CORRESP 1 filename1.htm Document


secresponseletter7201_image1.jpg
July 23, 2018
VIA EDGAR

Securities and Exchange Commission
100 F Street, N.E.
Washington, D.C. 20549

Attention:
 
Cecilia Blye, Chief
 
 
Office of Global Security Risk
 
 
 
 
 
Pradip Bhaumik
 
 
Special Counsel
 
 
 
Re:
 
Invacare Corporation
 
 
Form 10-K for the Fiscal Year Ended December 31, 2017
 
 
Filed March 9, 2018
 
 
File No. 1-15103

Ladies and Gentlemen:
We are in receipt of the Commission’s letter to Matthew E. Monaghan, Chairman of the Board of Directors, President and Chief Executive Officer of Invacare Corporation (the “Company”), dated July 12, 2018, providing comments with respect to the above-captioned report of the Company. This letter is transmitted by the Company via the EDGAR system in response to the Commission’s comments. For your convenience, we have repeated the Commission’s comments in italics followed by the Company’s response.
General
SEC Comment #1:
It appears from your website that you seek applications for distributorship of your products in North Korea and Sudan. North Korea and Sudan are countries that are designated by the State Department as state sponsors of terrorism and are subject to U.S. economic sanctions and/or export controls. You do not include disclosure in the Form 10-K about contacts with North Korea and Sudan. Please describe to us the nature and extent of any past, current and anticipated contacts with North Korea and Sudan, whether through subsidiaries, distributors, dealers or other direct or indirect arrangements. You should describe any products, technology or services you have provided to North Korea and Sudan, directly or indirectly,





and any agreements, commercial arrangements or other contacts with the governments of those countries or entities they control.
Response:
We do not currently seek, nor, to the best of our knowledge, have we ever sought, applications for distributorship of our products in North Korea or Sudan.

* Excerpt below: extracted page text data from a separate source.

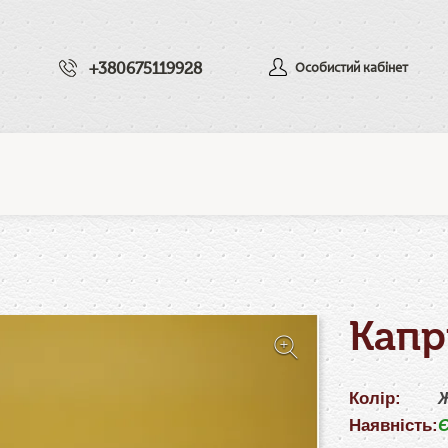
+380675119928
Особистий кабінет
Капр
Колір:
Наявність:
Є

To the best of our knowledge, we have no past, current or anticipated direct or indirect contacts with North Korea or Sudan, the governments of those countries or entities that they control, and have not provided, directly or indirectly, any products, technology or services to North Korea or Sudan. Accordingly, our Form 10-K does not include disclosure about contacts with North Korea and Sudan.
After receiving the Commission’s comment, we discovered that the software platform that hosts the Company’s website contained hidden webpages that suggested that the Company was seeking applications for distributors in North Korea and Sudan. Prior to receiving the Commission’s comment and reviewing this matter, the Company’s current management was unaware of the existence of these hidden webpages. In reviewing this matter, we found that these webpages were created in 2001 after the Company acquired a software platform from an outside vendor for purposes of hosting the Company’s website. Content developers apparently created these webpages among a list of webpages for numerous countries and saved them to the platform, but the webpages were not, nor, to our knowledge, have they ever been, actively displayed on, linked to or otherwise associated with the Company’s website. Internet users were not able to navigate to these webpages through the Company’s website. However, in the course of investigating this matter, we found that, because these hidden webpages were saved on the platform, they had been “indexed” by an Internet search engine crawler, and thus were discoverable through an Internet search engine using certain search terms. The availability of these webpages through an Internet search was inadvertent, as we have not sought, do not seek, and do not have any intention of seeking, applications for distributorship of our products in North Korea or Sudan. In addition, the fax number referenced on these dormant pages was not connected to the Company. To the best of our knowledge, no applications for distributorship have ever been received by the Company through the existence these webpages.
Upon becoming aware of the existence of these webpages as a result of this investigation, we promptly removed them from the platform that hosts our website and removed other similar dormant webpages associated with other countries. As of the date of this letter, an attempt to link to these webpages through a web search on the leading Internet search engine results in the display of an error message. In order to avoid any inference that we are seeking applications for distributorship, or any other contacts, with North Korea or Sudan, we have contacted the Internet search engine provider from which these search results appeared and requested that the indexing of these webpages be terminated so that an Internet search will no longer result in a link to these former webpages (notwithstanding that such a link currently leads only to an error message). Also, in our future filings with the Commission, to the extent that we provide disclosure that refers to business that we conduct in “Korea”, we will refer instead to “South Korea” in order to avoid any inference that we conduct business in North Korea. If we discover any other Company website content, disclosure or similar information that inadvertently suggests that we conduct business or have contacts in North Korea or Sudan, we will act promptly to correct or remove it.
_____________
The Company acknowledges the Commission’s closing comments in your letter dated July 12, 2018, and we understand that we are responsible for the accuracy and adequacy of the Company’s disclosures, notwithstanding any review, comments, action or absence of action by the Staff.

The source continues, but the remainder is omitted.